I have data from a village along the Amazon River, where homes were visited and individuals tested for having had particular disease. In most homes, all the people tested were negative but in some homes 1 or more people tested were positive.
Determination of study area questions?
I want to see if there are clusters of those that have had the disease, so I am trying to use the nearest neighbor tool. I have a question in regards to the calculation of the area for this tool. Most of the village is on one side of some fields, around the corner of an L-shaped road, but another group of about 10 houses is over 150-m away from any houses in the rest of the village, across some fields. In addition, one side of the village is bounded by the river. I am trying to find out the most statistically-valid way to define the study area which has resulted in several questions.

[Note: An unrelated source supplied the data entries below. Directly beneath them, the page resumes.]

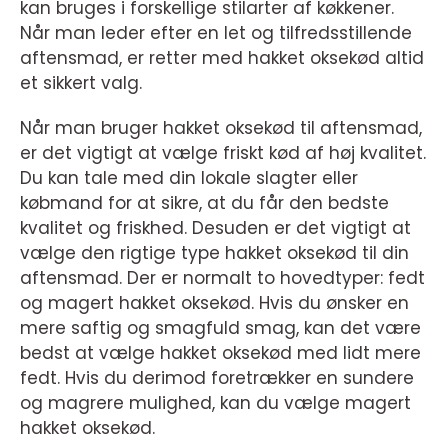
kan bruges i forskellige stilarter af køkkener.
Når man leder efter en let og tilfredsstillende
aftensmad, er retter med hakket oksekød altid
et sikkert valg.
Når man bruger hakket oksekød til aftensmad,
er det vigtigt at vælge friskt kød af høj kvalitet.
Du kan tale med din lokale slagter eller
købmand for at sikre, at du får den bedste
kvalitet og friskhed. Desuden er det vigtigt at
vælge den rigtige type hakket oksekød til din
aftensmad. Der er normalt to hovedtyper: fedt
og magert hakket oksekød. Hvis du ønsker en
mere saftig og smagfuld smag, kan det være
bedst at vælge hakket oksekød med lidt mere
fedt. Hvis du derimod foretrækker en sundere
og magrere mulighed, kan du vælge magert
hakket oksekød.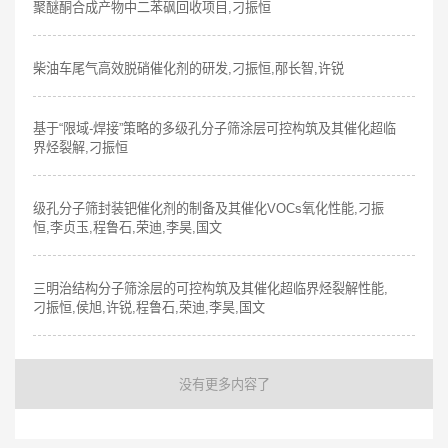
聚醚酮合成产物中二苯砜回收项目,刁振恒
柴油车尾气高效脱硝催化剂的研发,刁振恒,邴长智,许锐
基于“限域-焊接”策略的多级孔分子筛涂层可控构筑及其催化超临
界烃裂解,刁振恒
级孔分子筛封装钯催化剂的制备及其催化VOCs氧化性能,刁振
恒,李贞玉,程鲁石,荣迪,李昊,国文
三明治结构分子筛涂层的可控构筑及其催化超临界烃裂解性能,
刁振恒,侯旭,许锐,程鲁石,荣迪,李昊,国文
没有更多内容了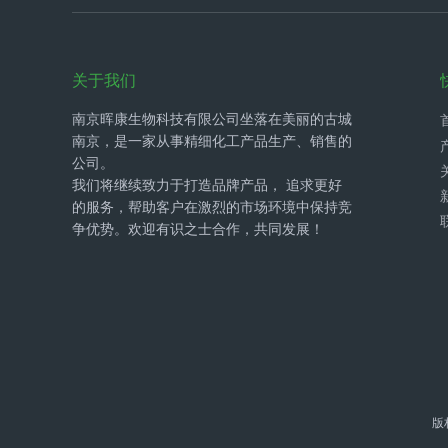
关于我们
南京晖康生物科技有限公司坐落在美丽的古城
南京，是一家从事精细化工产品生产、销售的
公司。
我们将继续致力于打造品牌产品， 追求更好
的服务，帮助客户在激烈的市场环境中保持竞
争优势。欢迎有识之士合作，共同发展！
版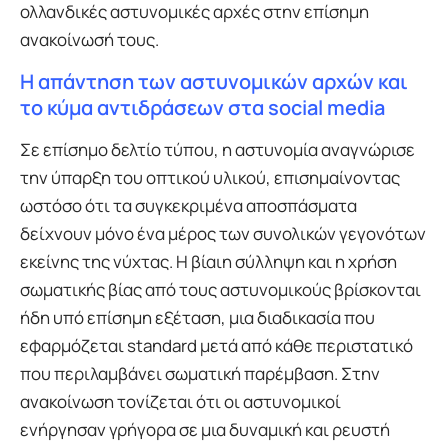
ολλανδικές αστυνομικές αρχές στην επίσημη
ανακοίνωσή τους.
Η απάντηση των αστυνομικών αρχών και
το κύμα αντιδράσεων στα social media
Σε επίσημο δελτίο τύπου, η αστυνομία αναγνώρισε
την ύπαρξη του οπτικού υλικού, επισημαίνοντας
ωστόσο ότι τα συγκεκριμένα αποσπάσματα
δείχνουν μόνο ένα μέρος των συνολικών γεγονότων
εκείνης της νύχτας. Η βίαιη σύλληψη και η χρήση
σωματικής βίας από τους αστυνομικούς βρίσκονται
ήδη υπό επίσημη εξέταση, μια διαδικασία που
εφαρμόζεται standard μετά από κάθε περιστατικό
που περιλαμβάνει σωματική παρέμβαση. Στην
ανακοίνωση τονίζεται ότι οι αστυνομικοί
ενήργησαν γρήγορα σε μια δυναμική και ρευστή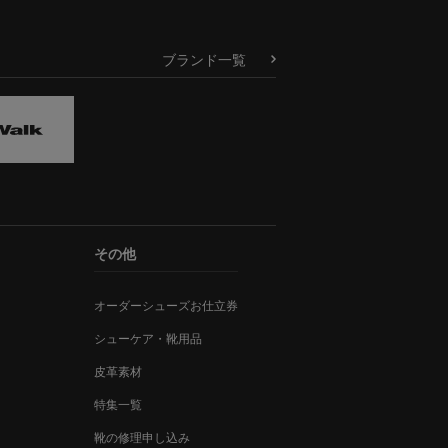
ブランド一覧
その他
オーダーシューズお仕立券
シューケア・靴用品
皮革素材
特集一覧
靴の修理申し込み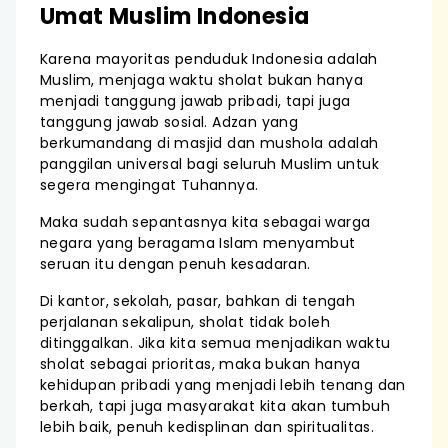
Umat Muslim Indonesia
Karena mayoritas penduduk Indonesia adalah
Muslim, menjaga waktu sholat bukan hanya
menjadi tanggung jawab pribadi, tapi juga
tanggung jawab sosial. Adzan yang
berkumandang di masjid dan mushola adalah
panggilan universal bagi seluruh Muslim untuk
segera mengingat Tuhannya.
Maka sudah sepantasnya kita sebagai warga
negara yang beragama Islam menyambut
seruan itu dengan penuh kesadaran.
Di kantor, sekolah, pasar, bahkan di tengah
perjalanan sekalipun, sholat tidak boleh
ditinggalkan. Jika kita semua menjadikan waktu
sholat sebagai prioritas, maka bukan hanya
kehidupan pribadi yang menjadi lebih tenang dan
berkah, tapi juga masyarakat kita akan tumbuh
lebih baik, penuh kedisplinan dan spiritualitas.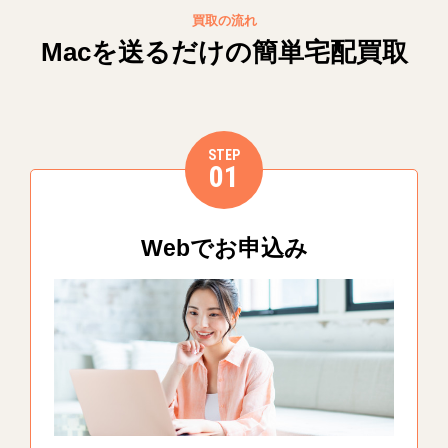
買取の流れ
Macを送るだけの簡単宅配買取
STEP
01
Webでお申込み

1. Since no houses will ever be in the river, should that be the boundary on that side -- if I use a convex hull to define the boundary, part of the village area would be considered to be in the river since the shoreline is irregular?
2. Should a do a boundary around the main part of the village and a second boundary around the separate group of 10 houses, and add the areas together; or should I make it a single boundary around everything?
3. Because of the arrangement of the village around an L-shaped corner, using a convex hull to define the boundary includes a lot of space with no houses between the arms of the L. Instead of using a convex hull, would it be appropriate to use a more L-shaped boundary to match the shape of the village, or is there a reason to use the convex hull?
Getis-Ord Gi* questions
If Average Nearest Neighbor does not indicate clustering, is there any reason to use Getis-Ord Gi*?
The frequency of individuals that have had the disease is about 1/4 of all those tested. In more than half the homes have no one has had the disease, and no home has had more than two with the disease. Consequently, the frequency of homes with 0, 1, or 2 individuals who have had the disease is skewed towards homes with 0, definitely not a normal distribution. Is this appropriate data to use with Getis-Ord Gi*? If not, can you suggest a statistical test that would be more appropriate to analyze cluster in this data?